The 3-market risks for 2022 are probably not what you think. However, before we get into that, I want to wish you and your families a very Merry Christmas.
As we wrap up 2021, such will mark our 21st year of publishing the weekly newsletter. It has been amazing to watch it grow from a few readers into a global audience. Over the years, we have reported on bull markets, crushing bear markets, financial crises, and economic events, both good and bad.
It has been a privilege, or rather an honor, to continue to share my thoughts with you over all these years. I hope you have found it informative and helpful. As we enter into 2022, I remain hopeful we can continue to share our thoughts for another 20-years.
Thank you again for your loyal readership,
“May the peace and joy that Christmas brings always be with you all year long.”
This week’s newsletter is in a simple format for quick reading. We will return with the regular newsletter in January.
While many issues can impact markets, here are the 3-market risks that we think are the most important.
As Jeffrey Kleintop recently noted:
“Rather, [these risks] are often hiding in plain sight. As goes one of my favorite quotes often attributed to Mark Twain: “It ain’t what you don’t know that gets you in trouble, it’s what you know for sure that just ain’t so.” Risk appears when there is a very high degree of confidence among market participants in a specific outcome that doesn’t pan out.
That is correct. While we disagree on the issues that we think could disrupt the “bull market” in 2022, we do agree that “risk” comes from the disappointment of what was previously “priced” into the market. The repricing of the market to align with “reality” tends to catch investors by surprise.
In this case, the 3-market risks are simply the reversal of previously supportive forces of stock prices. If these forces remain supportive, then markets should continue their bullish advance. However, for whatever reason, should those supports reverse, then logically weaker markets should follow. Such was a point I discussed with Charles Payne on Fox Business this week.
So, what are the 3-Market Risks we see in 2022?
Over the last couple of years, the Federal Government engaged in a tsunami of monetary policies that flooded the financial system. However, the scale of these monetary interventions dwarfed those seen post the financial crisis.

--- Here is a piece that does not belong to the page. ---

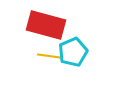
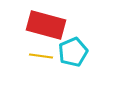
yellow line: moved 8 px left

An essential difference between the monetary injection in 2008 and 2020 was the direct checks sent to households. These direct deposits created an enormous demand “pull-forward” on an unprepared supply chain. Not surprisingly, inflation became a problem because it took about 9-months for increases in money supply to hit the economy.
However, with the majority of the monetary impulses fading, 2022 will likely be a year where we could see deflationary pressures return. Unfortunately, the return of deflation may come precisely when the Federal Reserve plans to hike interest rates.
Don’t dismiss that last point lightly. The Fed is hiking interest rates to quell inflationary pressures, which will, by definition, lead to slower economic growth. As Larry Summers previously stated:
“There is a chance that macroeconomic stimulus on a scale closer to World War II levels will set off inflationary pressures of a kind not seen in a generation. I worry that containing an inflationary outbreak without triggering a recession could be even more difficult now than in the past.”
He is correct. The Fed is notorious for mismanaging economic cycles. Despite repeated hopes for a “soft landing,” they have never achieved such an outcome. Instead, their history, as noted previously, is one of creating booms and busts.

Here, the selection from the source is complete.